Lobby­istinnen für den Frauenhass

Der Erfolg von Anti­fe­mi­ni­stinnen wie Alice Weidel oder J.K. Rowling zeigt: Wer gegen Frau­en­rechte kämpft, kann auch Frau sein – und genau daraus Kapital schlagen. Eine Analyse über Gali­ons­fi­guren des Anti­fe­mi­nismus und warum niemand dem Zentrum patri­ar­chaler Macht so nahe ist wie sie. 
Die drei Antifeministinnen J.K. Rowling, Phyllis Schlafly und Alice Weidel erkämpften ihre Macht mit Tritten gegen unten: An der Spitze bleibt nur, wer andere unterdrückt. (Bild: Luca Mondgenast)

Ist es sexi­stisch, Frau­en­hass bei Frauen verlet­zender und abstos­sender zu finden als bei Männern? So zumin­dest vertei­digen Anhän­ge­rinnen – das gene­ri­sche Femi­ninum drängt sich hier auf – frau­en­feind­li­cher Ikonen häufig ihre Vorbilder.

Wieso sollten Frauen höheren mora­li­schen Ansprü­chen genügen als Männer? Wieso sollte man von Frauen verlangen, dass sie einander unter­stützen, „allein” aufgrund ihres Geschlechts? Während­dessen wird Männern nicht nur die Konkur­renz unter­ein­ander, sondern auch fehlender Femi­nismus und häufig sogar Frau­en­hass verziehen.

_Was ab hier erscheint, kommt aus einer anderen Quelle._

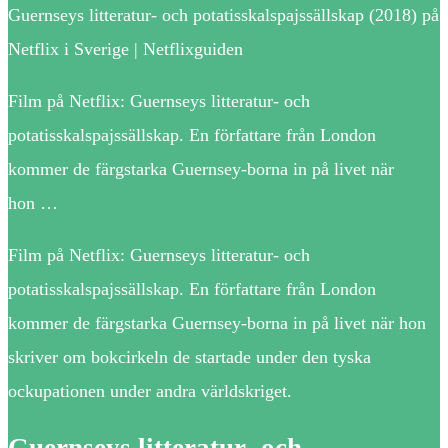
Guernseys litteratur- och potatisskalspajssällskap (2018) på
Netflix i Sverige | Netflixguiden
Film på Netflix: Guernseys litteratur- och
potatisskalspajssällskap. En författare från London
kommer de färgstarka Guernsey-borna in på livet när
hon …
Film på Netflix: Guernseys litteratur- och
potatisskalspajssällskap. En författare från London
kommer de färgstarka Guernsey-borna in på livet när hon
skriver om bokcirkeln de startade under den tyska
ockupationen under andra världskriget.
Guernseys litteratur- och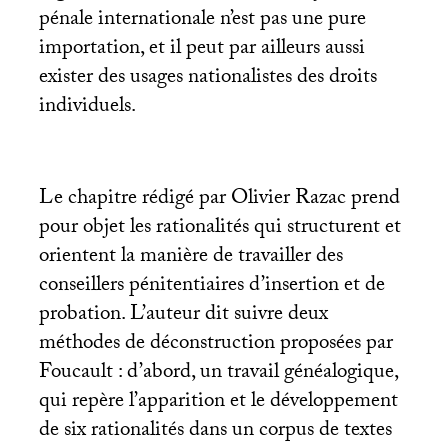
pénale internationale n’est pas une pure
importation, et il peut par ailleurs aussi
exister des usages nationalistes des droits
individuels.
Le chapitre rédigé par Olivier Razac prend
pour objet les rationalités qui structurent et
orientent la manière de travailler des
conseillers pénitentiaires d’insertion et de
probation. L’auteur dit suivre deux
méthodes de déconstruction proposées par
Foucault : d’abord, un travail généalogique,
qui repère l’apparition et le développement
de six rationalités dans un corpus de textes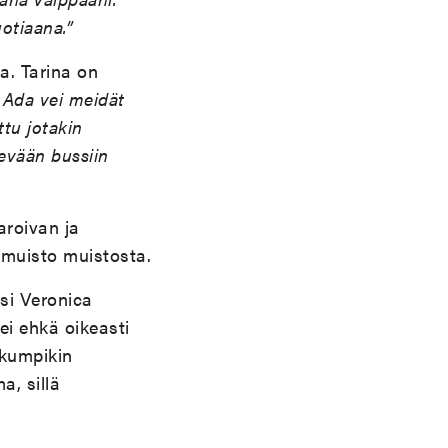
otiaana.”
a. Tarina on
. Ada vei meidät
ttu jotakin
ievään bussiin
aroivan ja
 muisto muistosta.
ksi Veronica
ei ehkä oikeasti
 kumpikin
a, sillä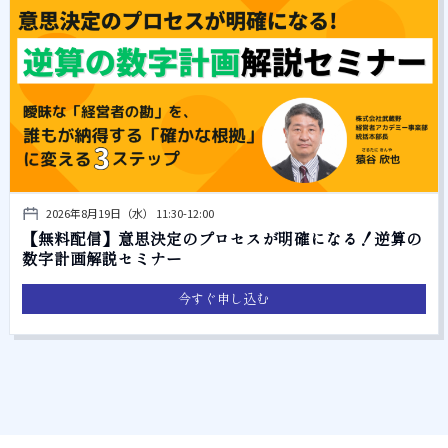
2026年8月19日（水） 11:30-12:00
【無料配信】意思決定のプロセスが明確になる！逆算の
数字計画解説セミナー
今すぐ申し込む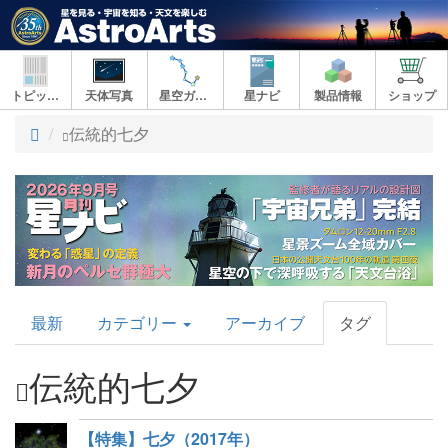
トピックス
天体写真
星空ガイド
星ナビ
製品情報
ショップ
ト
伝統的七夕
ッ
プ
AstroArts
最新
カテゴリー
アーカイブ
タグ
Topics
伝統的七夕
【特集】七夕（2017年）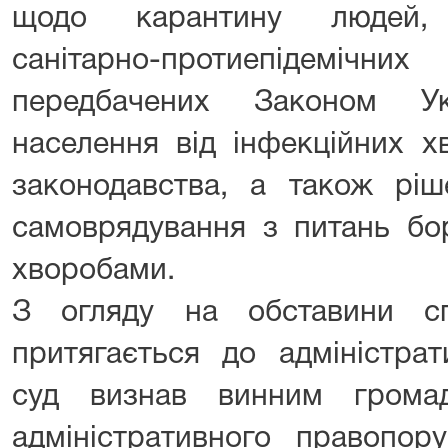
щодо карантину людей, са
санітарно-протиепідеміч
передбачених Законом У
населення від інфекційних х
законодавства, а також ріш
самоврядування з питань бо
хворобами.
З огляду на обставини с
притягається до адміністрати
суд визнав винним грома
адміністративного правопор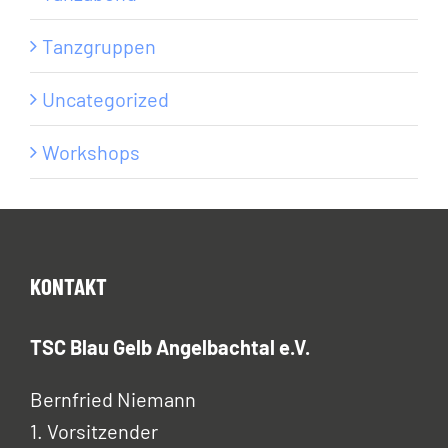
Tanzgruppen
Uncategorized
Workshops
KONTAKT
TSC Blau Gelb Angelbachtal e.V.
Bernfried Niemann
1. Vorsitzender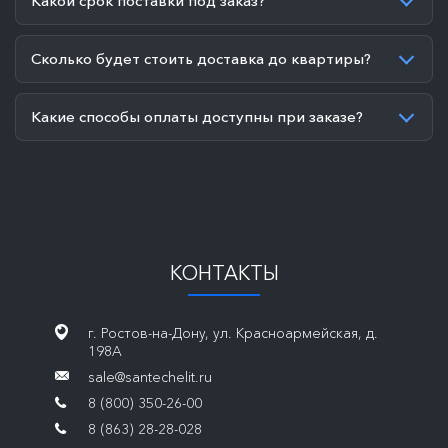
Какой срок поставки под заказ?
Сколько будет стоить доставка до квартиры?
Какие способы оплаты доступны при заказе?
КОНТАКТЫ
г. Ростов-на-Дону, ул. Красноармейская, д.
198А
sale@santechelit.ru
8 (800) 350-26-00
8 (863) 28-28-028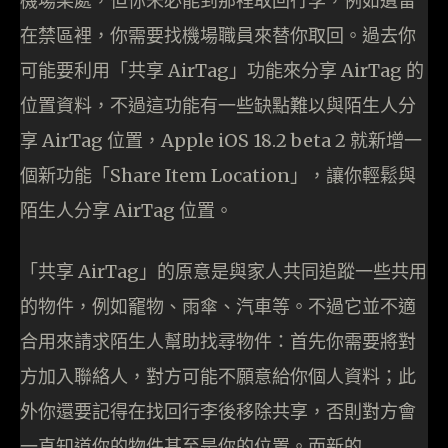
機場某處，但你未必能到那裡取回行李，例如遺留
在禁區裡，你需要找機場職員來替你取回。過去你
可能要利用「共享 AirTag」功能來分享 AirTag 的
位置資料，不過這功能有一些缺點難以與陌生人分
享 AirTag 位置，Apple iOS 18.2 beta 2 就新增一
個新功能「Share Item Location」，讓你輕鬆與
陌生人分享 AirTag 位置。
「共享 AirTag」的原意是與家人共同追蹤一些共用
的物件，例如竉物、雨傘、汽車等。不過它並不適
合用來請求陌生人幫助找尋物件：首先你需要將對
方加入聯絡人，對方可能不願意給你個人資料；此
外你還要記得在找回行李後移除共享，否則對方會
一直知道你的物件甚至是你的位置。而新的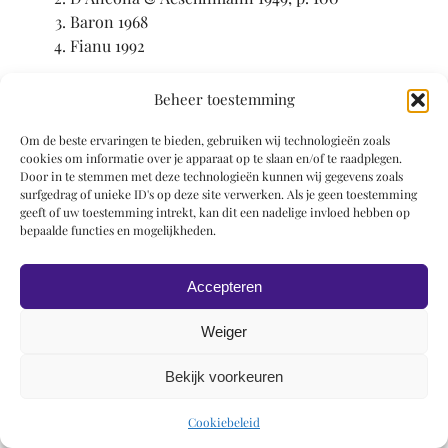
Baron 1968
Fianu 1992
Beheer toestemming
Om de beste ervaringen te bieden, gebruiken wij technologieën zoals
cookies om informatie over je apparaat op te slaan en/of te raadplegen.
Door in te stemmen met deze technologieën kunnen wij gegevens zoals
© 2019 Roel Wiechers | Powered by
ROCK Design
surfgedrag of unieke ID's op deze site verwerken. Als je geen toestemming
geeft of uw toestemming intrekt, kan dit een nadelige invloed hebben op
bepaalde functies en mogelijkheden.
Accepteren
Weiger
Bekijk voorkeuren
Cookiebeleid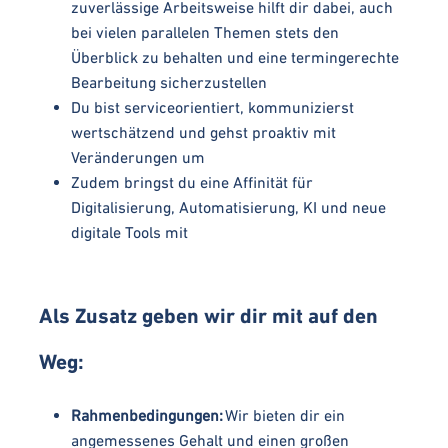
zuverlässige Arbeitsweise hilft dir dabei, auch
bei vielen parallelen Themen stets den
Überblick zu behalten und eine termingerechte
Bearbeitung sicherzustellen
Du bist serviceorientiert, kommunizierst
wertschätzend und gehst proaktiv mit
Veränderungen um
Zudem bringst du eine Affinität für
Digitalisierung, Automatisierung, KI und neue
digitale Tools mit
Als Zusatz geben wir dir mit auf den
Weg:
Rahmenbedingungen:
Wir bieten dir ein
angemessenes Gehalt und einen großen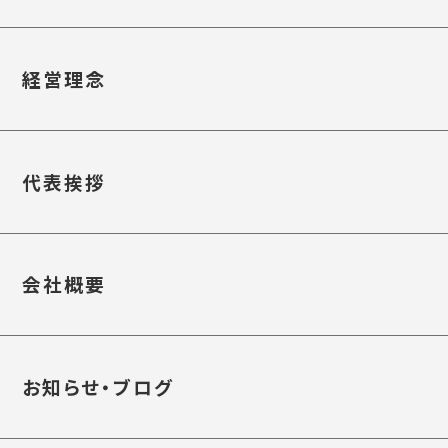
経営理念
代表挨拶
会社概要
お知らせ・ブログ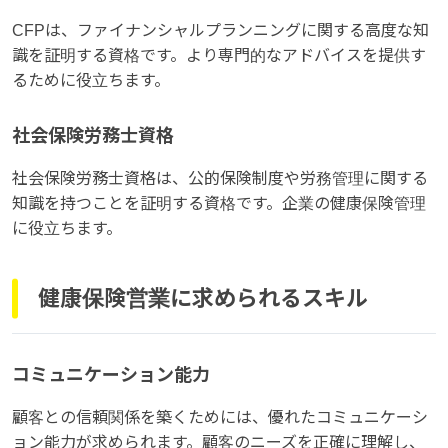
CFPは、ファイナンシャルプランニングに関する高度な知
識を証明する資格です。より専門的なアドバイスを提供す
るために役立ちます。
社会保険労務士資格
社会保険労務士資格は、公的保険制度や労務管理に関する
知識を持つことを証明する資格です。企業の健康保険管理
に役立ちます。
健康保険営業に求められるスキル
コミュニケーション能力
顧客との信頼関係を築くためには、優れたコミュニケーシ
ョン能力が求められます。顧客のニーズを正確に理解し、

Es ist nur dann logisch, Frauen keine beson­dere Soli­da­rität abzu­ver­langen, um Gleich­stel­lung zu fördern, wenn man über­sieht, dass der Status quo mit seiner sexi­sti­schen Struktur für Frauen gefähr­li­cher ist – weil Männer sich im Patri­ar­chat weniger selbst gefährden.

Es ist sicher­lich auffällig, wie viel mediale Aufmerk­sam­keit die Harry Potter-Autorin J.K. Rowling oder AfD-Poli­ti­kerin Alice Weidel im Vergleich zu männ­li­chen Kollegen für ihre reak­tio­nären und anti­fe­mi­ni­sti­schen Hand­lungen erhalten. Ande­rer­seits schlagen beide erheb­li­ches Kapital aus der Aufmerk­sam­keit. Ob sexi­stisch oder nicht, fahr­lässig darf man es wohl nennen, wenn Frauen sich dem Ziel verschreiben, die Unter­drückung, Ausbeu­tung und Diskri­mi­nie­rung von Frauen voranzutreiben. 

Selbst­ge­wählte Abgrenzung

Anti­fe­mi­ni­stinnen streiten es ab, gegen das Wohl der eigenen sozialen Gruppe zu agieren. Sie distan­zieren sich entschieden von denen, für deren Entmensch­li­chung sie sich einsetzen. 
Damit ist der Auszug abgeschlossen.